I see retreat of KV Kamath, one of the finest managers, as his strength to admit that Murthy is better equipped to lead Infosys. KV Kamath, the man who thought of getting the master blaster back on the pitch understood that besides restoring confidence among clients it will re-energize and motivate the 150,000 strong Infosians.

Once the dream company of engineering students and was known for its sprawling campuses, multiple cafeteria serving a variety of cuisines, a world class learning campus at Mysore, golf courses, and state-of-the-art infrastructure, is no longer the first choice among students.



As an architect of Infosys value system CLIFE-Customer focus, Leadership by example, Integrity and Transparency, Fairness, and Excellence-Murthy needs to deliberate on niggling questions around people and leadership development.

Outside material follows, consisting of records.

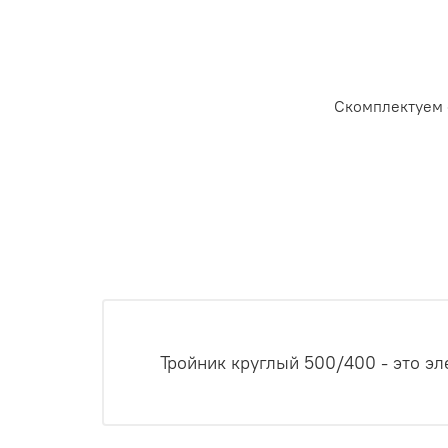
Скомплектуем 
Тройник круглый 500/400 - это э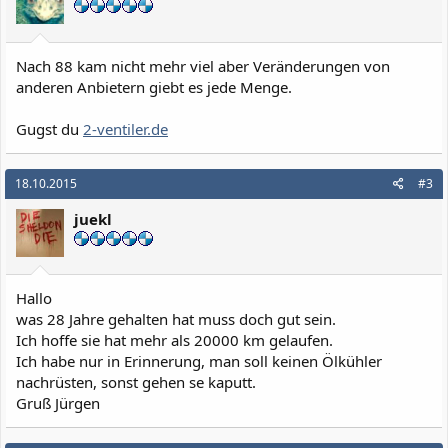
Nach 88 kam nicht mehr viel aber Veränderungen von
anderen Anbietern giebt es jede Menge.
Gugst du
2-ventiler.de
18.10.2015
#3
juekl
Hallo
was 28 Jahre gehalten hat muss doch gut sein.
Ich hoffe sie hat mehr als 20000 km gelaufen.
Ich habe nur in Erinnerung, man soll keinen Ölkühler
nachrüsten, sonst gehen se kaputt.
Gruß Jürgen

The fact that four of the six founders rose to be the CEOs of Infosys points to a culture that is more ‘clannish' (or family oriented) where organization concentrates on internal maintenance with concern for people and sensitivity for customers. Was it not incumbent upon Murthy to train, coach, and prepare high-performers beyond the three co-founders to lead? If Murthy knew Shibulal to be a great executor why did Infosys not continue with Kris Gopalakrishnan as the CEO.


While no one organization culture is superior to another, strategy and culture need to be aligned at all times. The ‘clannish' culture helped Infosys grow and most of the Infosys' values were also linked to Narayana Murthy's personal values.



The hero coming back to support his organization and his country is a myth often seen in movies and recounted in story books. And the hero understands that the times have changed and the organization too. Murthy needs to reflect on a few questions before he sets out to lead the organization; is the current culture helping Infosys grow? If not, can he dive culture change in Infosys? Did Infosys have a process to identify and nurture young high potential leaders who could step in to take bigger roles and responsibilities?

Whatever the answers to these questions are, it is clear that cosmetic shifts and transactional changes will not be enough to put the organization in the new trajectory of growth.

The latest Infosys annual report says, "The nominations committee...the board plan for an orderly succession of leadership within the board and the company, and maintain contingency plans for succession in case of any exigency." Pity that when the exigency arose, it chose to fall back on its founding CEO.


By following the policy of promoting founders to the CEO positions, Infosys created fewer opportunities for high performers among board members. For a truly global business that Infosys represents it is surprising that none of the four business heads who serve Infosys board as whole-time directors are non-Indians. (The other two whole-time directors are founders).

There are reports that the search process for the next CEO has been initiated to replace SD Shibulal when he will retire in 2014. It is again a discomforting signal for the top leadership amid reports that some of them may be head hunted to lead other IT firms.


That Murthy will staff chairman's office with his team from Catamaran, including his son Rohan Murty, who holds office co-terminus with his own term is a step that needs to be reconsidered. If the institution of chairman's office is to be continued, it would be best to add the team to the Infosys manpower pool than to pluck it out after five years.

Infosys will do well to take a leaf out of the book of two of its competitors-TCS and Cognizant-which have much younger CEOs than Infosys.

For now, it appears Infosys can only get better under Narayana Murthy as long as he identifies, nurtures, and prepares more leaders at Infosys who are better than himself.